Bu belge ile Çin, Ukrayna krizinde durduğu pozisyonu resmi bir çerçeveye sokarken aynı zamanda ABD menşeli “Rusya’ya yardım“ ithamlarına da yanıt vermeye çalışmıştı.

Tekrar Ortadoğu'ya dönersek Pekin'de İran ve Suudi Arabistan arasında yapılan anlaşma Ortadoğu'da iki ezeli rakibin tam anlamı ile total bir uzlaşmaya gitmese de rekabete ciddi bir ara verdiklerini gösteriyor.

Çin’in Kuşak-Yol Girişimi Ortadoğu, Orta Asya ve Güney Asya’yı birbirine bağlaması noktasında İran’la olan ilişkileri ön plana çıkıyor.

İran da Çin’in en önemli bir petrol tedarikçisi konumunda.

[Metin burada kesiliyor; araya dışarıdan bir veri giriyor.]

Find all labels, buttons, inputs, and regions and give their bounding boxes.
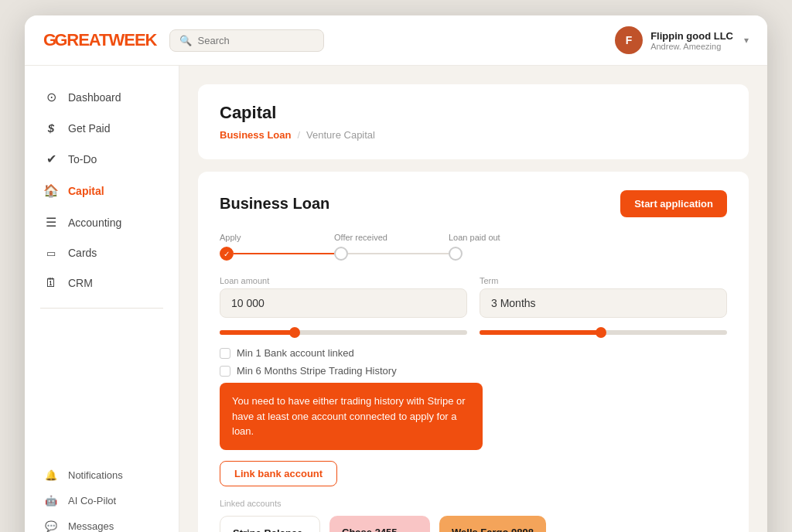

Çin, İran ile ilişkilerinde başlarda temkinli olmasına rağmen artık daha proaktif.

Çin, ABD’nin yaptırımlarına rağmen İran ile ticaret yapmaya devam ediyor. Öte yandan Çin ve İran, özellikle ABD'nin Orta Doğu'daki hegemonyasına muhalefet etme konusunda ortak stratejik çıkarları paylaşıyor.

Çin, İran ile ilişkilerini bölgedeki daha geniş çıkarları ile dengelemeye özen gösteriyor. Çin'in önemli petrol tedarikçileri Suudi Arabistan ve BAE gibi Körfez Arap ülkeleriyle iyi ilişkileri derinleşerek devam ediyor.

Hatta körfez ülkeleri ile daha yakından ilgilenen Çin, İran tarafından endişe ile not ediliyor. Öte yandan Çin'in İran'la olan ilişkisi karmaşık ve çok yönlü. Bu nedenle dengeleme her zaman Çin'in ilk hedefi olacaktır.

İran'ın manevra alanı sıkıştıkça Çin'e olan bağımlılığı artıyor ve bu izolasyon iki ülke arasındaki asimetrik bağımlılığı derinleştiriyor. Aynı durum ABD tarafından inşa edilen güvenlik mimarisi içerisinde sıkışan Suudi Arabistan için de geçerli.

Yemen savaşı üzerinden devam eden bölgesel mücadele ve Suudi menşeli ARAMCO’ya yapılan İHA saldırıları Suudileri son dönemde iyice köşeye sıkıştırmıştı.

S.Arabistan uzun süredir Yemen savaşının ortaya çıkardığı zarar ve stratejik anlamda “riskten kaçınmaya dönük“ yaklaşımı ile küresel arenada kendisine anlamlı ve dengeli bir pozisyon arıyordu.

Çin tarafı, İran ve Suudi anlaşmasını diyalog ve barış için bir zaferolarak lanse ederken söz konusu diplomatik atılım 1978 Camp David ve 1993 Oslo Anlaşmalarıyla kıyaslandı.

Yemen meselesinde ateşkes konusunda ortaya çıkan umutlar ve İran Cumhurbaşkanı ile Suudi Kralının karşılıklı resmi ziyaretleri duyurması bu anlaşmanın somut sonuçları olarak dikkat çekiyor.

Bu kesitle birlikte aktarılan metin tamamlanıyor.